A few weeks into the therapy, optimistically sensing a moment of calm, I snuck upstairs, leaving Grayson in our living room. When I got back he was sitting on the couch peacefully playing with his truck. I began to cry. This was something so simple that was so normal for other kids his age to be doing. For us this was not in our realm of normal, it was an unbelievable accomplishment. That same week I was able to get him to lay on the floor with me and take pictures, selfies. He was able to smile at his image, imitate my faces and stay still long enough to take a few photos. Of course I cried again, these were huge ‘firsts’ for Grayson. His imagination and his speech started to take off. It’s been explained to us that the back of his brain was on overload, functioning at a high speed all the time. Therefore, the front of his brain, speech, imagination and focus were all fogged. My husband and I were told that when we were growing up this would have been quickly misdiagnosed as attention deficit hyperactivity disorder or ADHD.
For kids with sensory issues even wearing clothes can be stressful and uncomfortable. This can be a huge battle for parents as well as the child. The more I’m learning about sensory issues the more I understand the value of brands like Peekaboo Beans playwear. Full disclosure, I am a Peekaboo Beans Play Stylist. Once I discovered the brand and Grayson’s love for it I wanted to buy all the clothes and tell everyone about it. So I became a Stylist to learn more about the products and to share that knowledge within my community. The playwear has soft, removable tags, there are no itchy pieces. Most bottoms are zipper and button free and the fabrics are chemical free, with no heavy metals or carcinogenic dyes like many other brands of kidswear. Everything meets the Oeko-Tex Standard 100, an independent testing and certification system. Stitching is flat locked and reinforced in ‘high traffic’ areas to protect against wearing out from crawling and climbing. The clothes are designed to grow with your child and they truly do. The bottom line is kids feel good and are happy to get dressed in their Beans. The pieces are so comfortable and such wonderful quality. For a child who already has so many struggles, if parents can make one daily task like getting dressed easier, that’s a huge win.

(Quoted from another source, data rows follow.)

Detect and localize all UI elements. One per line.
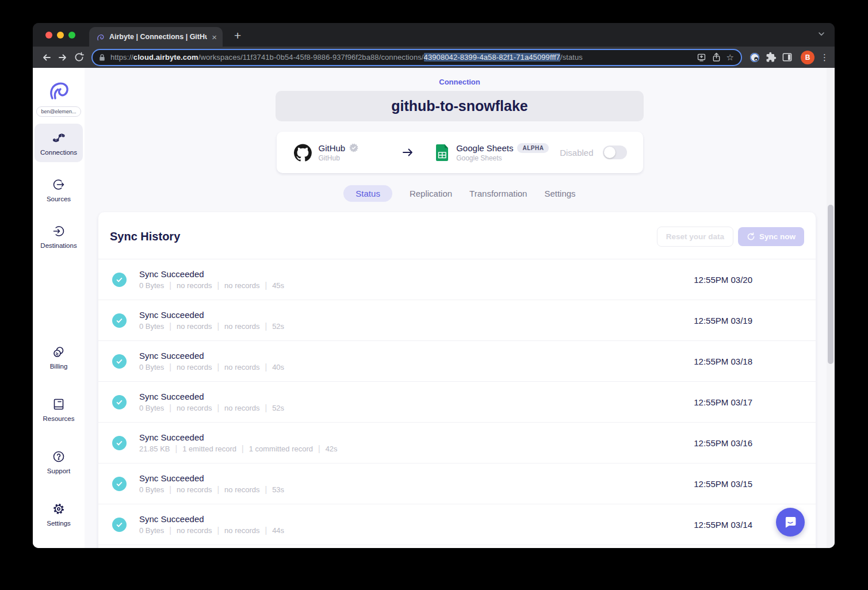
- back-icon[interactable]: [39, 49, 55, 66]
- tab-settings[interactable]: Settings: [544, 185, 575, 202]
- reload-icon[interactable]: [71, 49, 87, 66]
- tab-search-chevron-icon[interactable]: [817, 30, 825, 38]
- sync-row[interactable]: Sync Succeeded 0 Bytes|no records|no rec…: [98, 463, 816, 504]
- sync-row-stats: 0 Bytes|no records|no records|52s: [139, 321, 284, 331]
- browser-tab[interactable]: Airbyte | Connections | GitHub ×: [89, 27, 223, 47]
- alpha-badge: ALPHA: [517, 143, 549, 153]
- sidebar-item-sources[interactable]: Sources: [35, 170, 83, 209]
- sync-row[interactable]: Sync Succeeded 0 Bytes|no records|no rec…: [98, 381, 816, 422]
- sync-row-main: Sync Succeeded 0 Bytes|no records|no rec…: [139, 310, 284, 331]
- sync-success-check-icon: [112, 395, 127, 409]
- sync-row[interactable]: Sync Succeeded 0 Bytes|no records|no rec…: [98, 300, 816, 340]
- source-endpoint[interactable]: GitHub GitHub: [294, 143, 359, 162]
- sync-row-main: Sync Succeeded 21.85 KB|1 emitted record…: [139, 432, 338, 453]
- tab-close-icon[interactable]: ×: [212, 33, 217, 41]
- url-bar[interactable]: https://cloud.airbyte.com/workspaces/11f…: [91, 49, 742, 66]
- destination-endpoint[interactable]: Google Sheets ALPHA Google Sheets: [435, 143, 549, 162]
- sidebar-item-settings[interactable]: Settings: [35, 495, 83, 533]
- sync-stat: 52s: [272, 322, 284, 331]
- sync-stat: no records: [177, 404, 212, 412]
- sync-success-check-icon: [112, 313, 127, 328]
- stat-separator: |: [212, 281, 224, 290]
- sidebar: ben@elemen... Connections Sources Destin…: [33, 68, 85, 548]
- scrollbar-track[interactable]: [827, 68, 835, 548]
- new-tab-button[interactable]: +: [234, 29, 241, 43]
- profile-avatar[interactable]: B: [801, 51, 815, 64]
- share-icon[interactable]: [712, 52, 721, 62]
- github-icon: [294, 144, 312, 162]
- airbyte-favicon-icon: [96, 33, 105, 41]
- sidebar-item-resources[interactable]: Resources: [35, 390, 83, 428]
- zoom-window-button[interactable]: [68, 32, 75, 39]
- sync-stat: 0 Bytes: [139, 485, 164, 494]
- sidebar-item-label: Settings: [47, 520, 71, 527]
- resources-icon: [52, 397, 66, 411]
- extensions-puzzle-icon[interactable]: [763, 49, 779, 66]
- chat-widget-button[interactable]: [776, 508, 805, 537]
- sidebar-item-destinations[interactable]: Destinations: [35, 217, 83, 255]
- sync-stat: 1 emitted record: [182, 445, 236, 453]
- sync-history-header: Sync History Reset your data Sync now: [98, 212, 816, 259]
- tab-transformation[interactable]: Transformation: [469, 185, 527, 202]
- sync-stat: 40s: [272, 363, 284, 371]
- sync-row[interactable]: Sync Succeeded 21.85 KB|1 emitted record…: [98, 422, 816, 463]
- stat-separator: |: [259, 485, 272, 494]
- stat-separator: |: [259, 526, 272, 535]
- arrow-right-icon: [402, 147, 414, 158]
- sync-row-main: Sync Succeeded 0 Bytes|no records|no rec…: [139, 514, 284, 535]
- stat-separator: |: [236, 444, 249, 453]
- sync-stat: no records: [224, 404, 259, 412]
- tab-title: Airbyte | Connections | GitHub: [109, 33, 207, 41]
- close-window-button[interactable]: [45, 32, 52, 39]
- connections-icon: [52, 131, 66, 145]
- sync-row-time: 12:55PM 03/18: [694, 357, 752, 366]
- stat-separator: |: [164, 321, 177, 331]
- support-icon: [52, 450, 66, 463]
- billing-icon: [52, 345, 66, 359]
- sync-row-time: 12:55PM 03/14: [694, 520, 752, 530]
- sidebar-item-support[interactable]: Support: [35, 442, 83, 481]
- bookmark-star-icon[interactable]: ☆: [726, 52, 734, 63]
- sync-row-time: 12:55PM 03/19: [694, 316, 752, 325]
- airbyte-logo[interactable]: [47, 78, 70, 101]
- sidebar-nav: Connections Sources Destinations: [35, 124, 83, 255]
- sync-stat: no records: [177, 281, 212, 290]
- tab-replication[interactable]: Replication: [410, 185, 452, 202]
- sync-history-list: Sync Succeeded 0 Bytes|no records|no rec…: [98, 259, 816, 545]
- sync-history-title: Sync History: [110, 230, 180, 243]
- stat-separator: |: [164, 403, 177, 412]
- stat-separator: |: [164, 485, 177, 494]
- scrollbar-thumb[interactable]: [828, 205, 833, 364]
- minimize-window-button[interactable]: [57, 32, 64, 39]
- sidebar-item-connections[interactable]: Connections: [35, 124, 83, 162]
- sync-stat: no records: [177, 526, 212, 535]
- workspace-badge[interactable]: ben@elemen...: [36, 106, 81, 117]
- extension-badge-icon[interactable]: [747, 49, 763, 66]
- sidebar-item-billing[interactable]: Billing: [35, 338, 83, 376]
- tab-status[interactable]: Status: [343, 185, 392, 202]
- lock-icon: [98, 53, 106, 62]
- stat-separator: |: [259, 362, 272, 371]
- sync-success-check-icon: [112, 518, 127, 532]
- sync-row[interactable]: Sync Succeeded 0 Bytes|no records|no rec…: [98, 340, 816, 381]
- stat-separator: |: [259, 281, 272, 290]
- sync-stat: 0 Bytes: [139, 526, 164, 535]
- install-app-icon[interactable]: [697, 52, 706, 62]
- forward-icon[interactable]: [55, 49, 71, 66]
- side-panel-icon[interactable]: [779, 49, 795, 66]
- destinations-icon: [52, 224, 66, 238]
- sync-row[interactable]: Sync Succeeded 0 Bytes|no records|no rec…: [98, 504, 816, 545]
- sync-row-status: Sync Succeeded: [139, 514, 284, 524]
- stat-separator: |: [164, 362, 177, 371]
- stat-separator: |: [170, 444, 183, 453]
- settings-gear-icon: [52, 502, 66, 516]
- enabled-toggle[interactable]: [603, 145, 627, 159]
- sync-row[interactable]: Sync Succeeded 0 Bytes|no records|no rec…: [98, 259, 816, 300]
- tab-strip: Airbyte | Connections | GitHub × +: [33, 23, 835, 47]
- reset-data-button[interactable]: Reset your data: [657, 227, 733, 247]
- stat-separator: |: [164, 526, 177, 535]
- connector-card: GitHub GitHub Google Sheets ALPHA: [277, 132, 643, 173]
- sync-now-button[interactable]: Sync now: [738, 227, 804, 246]
- stat-separator: |: [259, 321, 272, 331]
- browser-menu-icon[interactable]: ⋮: [820, 53, 829, 62]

In the last six months we have seen some great improvements in Grayson. He has been communicating better and able to focus more and calm himself. We are all more educated and aware of what’s going on in his little body and mind, but our struggles are very much ongoing. Since I heard that Sensory Processing Disorder is not in the medical book of diagnosis I have made an effort to talk to other parents about Grayson and his issues. We’ve connected with some great families whose child or children have sensory processing disorder. It’s so important there is understanding around this struggle as it’s all too common. Finding resources like we have at the Child Development Centre and products like Peekaboo Beans make kids more comfortable and able to function better. They’ve helped our everyday tasks to be a bit easier and I want to share my findings with other parents. I would advise any parent who feels their child is more than just ‘busy’ and or experiencing other struggles to ask questions, do research, consult experts and share your experiences. I’m very proud that we have been huge advocates for Grayson and pushed for answers and support. We won’t stop learning, pushing and supporting our son through this. I know that we will be able to get him to a better more consistent state. Look out world – this sweet, smart, funny and crazy busy boy is going places and I’m so happy that he is mine!